Что за создатель отправил ко мне
хмурого ангела белой горячки?
Боже, которого, может быть, нет,
ты, разрушая вселенский порядок,
призмой готов преломить этот свет
на семицветие бешеных радуг.
Дай мне прожить от глотка до глотка,
воя с волками, шагая с полками.
Что ж ты, небесный, торгуешь с лотка
нашими жизнями, как пирожками?
Сотни неведомых мне хороня,
я прошепчу накануне итога:
если во мне не осталось меня,
где же отыщется место для Бога?
*
* *
Шире держу карман. Работаю за стакан «спасибо».

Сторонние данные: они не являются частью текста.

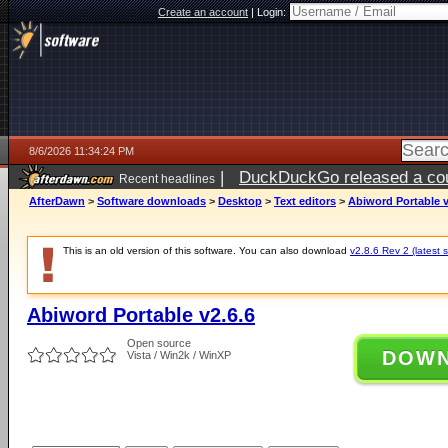
Create an account
|
Login:
8/6/2026 11:34:24 PM
|
DuckDuckGo released a coun
Recent headlines
ago
AfterDawn
>
Software downloads
>
Desktop
>
Text editors
>
Abiword Portable v
This is an old version of this software. You can also download
v2.8.6 Rev 2 (latest s
Abiword Portable v2.6.6
Open source
DOW
Vista / Win2k / WinXP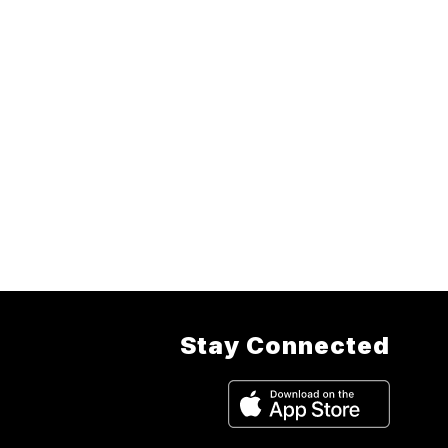
Stay Connected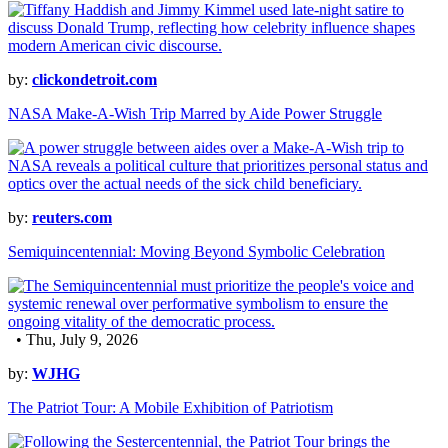
by:
clickondetroit.com
NASA Make-A-Wish Trip Marred by Aide Power Struggle
by:
reuters.com
Semiquincentennial: Moving Beyond Symbolic Celebration
• Thu, July 9, 2026
by:
WJHG
The Patriot Tour: A Mobile Exhibition of Patriotism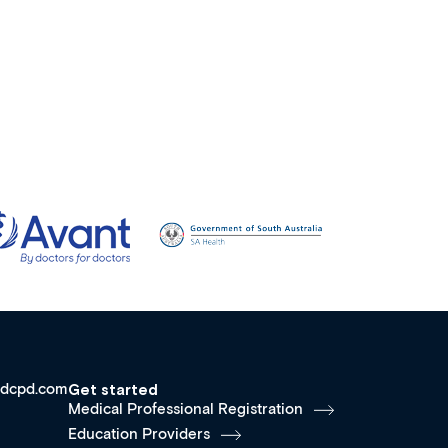
dcpd.com
Get started
Medical Professional Registration
Education Providers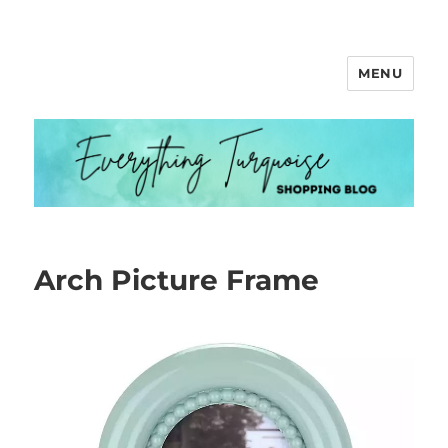
MENU
Everything Turquoise
Arch Picture Frame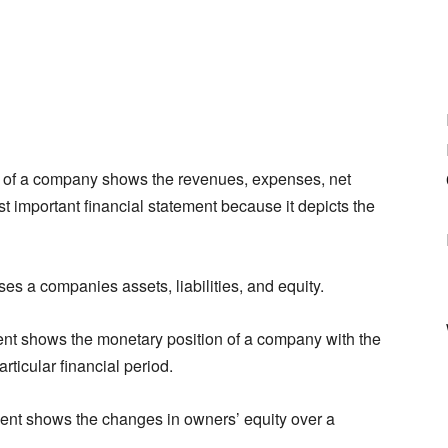
 of a company shows the revenues, expenses, net
st important financial statement because it depicts the
ses a companies assets, liabilities, and equity.
nt shows the monetary position of a company with the
rticular financial period.
ment shows the changes in owners’ equity over a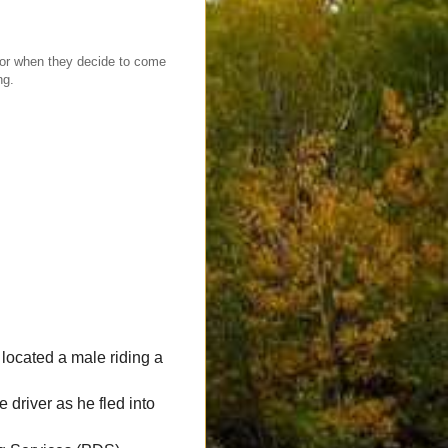
r when they decide to come
ng.
ocated a male riding a
 driver as he fled into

Собутыльничаю с Хароном, глядя, как в водах Стикса
двигает плавниками гниющая с головы рыба.
Рыбе одной не спится. Мне одному не спиться.
Атлас мне сообщает, что есть и другие реки –
листаю, в уме спрягая матерные глаголы.
На том берегу толкутся какие-то имяреки.
Харон, подними мне веки, как Вию – стряхнув оболы.
Мне бы сюда мольберт – жертвенный, как треножник,
я написал бы дымку над черной речной водою.
«Я думал, ты алкоголик, а ты еще и художник», –
молвят Хароновы губы, прикрытые бородою.
«Я, – отвечу, – немыслим. Я, – отвечу, – несметен,
словно пчела в полете, словно жучок в навозе.
Лучше скажи, паромщик: сам-то ты, братец, смертен?»
«Вот отвезу последнего – и опочию в Бозе».
Совокупляясь гранями, эхом в подземных сводах
чокаются стаканы, чувственными боками
сжав похотливо водку. В илистых мертвых водах
гнилоголовая рыба двигает плавниками.
*
* *
Проклят Свидетелями Иеговы за неверие в дьявола,
я искал утешения в объятьях гетеры.
Та была рыжеволоса, очень мило картавила,
в руках вращала четки, над головой – небесные сферы,
убеждала меня остерегаться шуток –
мол, ценимое людьми не приветствуется богами,
говорила, что жизнь – узенький промежуток
меж троллейбусными рогами,
рассказывала трогательные истории из детства:
мама – невинна, как ангел, отец – ревнив, как Отелло.
Единственное – так и не решилась раздеться,
потому что стеснялась своего тела.
«У меня, – объясняла, – множество ссадин и шрамов.
Добрые люди изрядно на мне наследили…
Этот – от наследного принца, этот – от разрушителя храмов,
этот – от полицейского с площади Пикадилли,
этот – от начальника городской управы…
Где я только ни побывала – в борделях, в сералях…»
«Да, – подумалось мне, – Свидетели Иеговы правы:
дьявол существует, и он – в деталях.
Похоже, я заблудился меж берегами
отсутствующей реки. Жизнь бессмысленна и жестока».
И – почувствовал себя сжатым троллейбусными рогами,
по которым бежали частицы тока.
*
* *
Вечер похож на медленное умирание,
на тихое сумасшествие, не требующее лечения.
Ко мне явились два ангела: Ангел Внутреннего Сгорания
и Ангел Горячего Копчения.
Один утверждал, что пространство и время двойственны,
другой надувал щеки, со значением хмуря брови.
Оба были безумны – насколько безумье свойственно
посланцам седьмого неба с четвертою группой крови.
Мы пили этиловый спирт, разбавляя его водою,
говорили о женщинах, искусстве, автомобилях.
Ангелы признались, что хотели бы стать звездою,
после чего поссорились и подрались на крыльях.
«Боже мой, – думал я, – это второе пришествие,
нашествие марсиан, битва между мирами?
Или мною под вечер забавляется сумасшествие –
прозрачное, как стекло в оконной смирительной раме?
Я не вынесу этих ангелов, не вынесу этого вечера,
сфер небесных вращения, собственного брожения.
Воистину: человеку с воображением нечего
бояться – кроме собственного воображения».
Внутренне мое сгорание! Горячее мое копчение!
Ангелы-собутыльники, подстреленные жар-птицы!
Ничто не имеет значения. Я не имею значения.
А если я что-то значу – пусть это мне простится.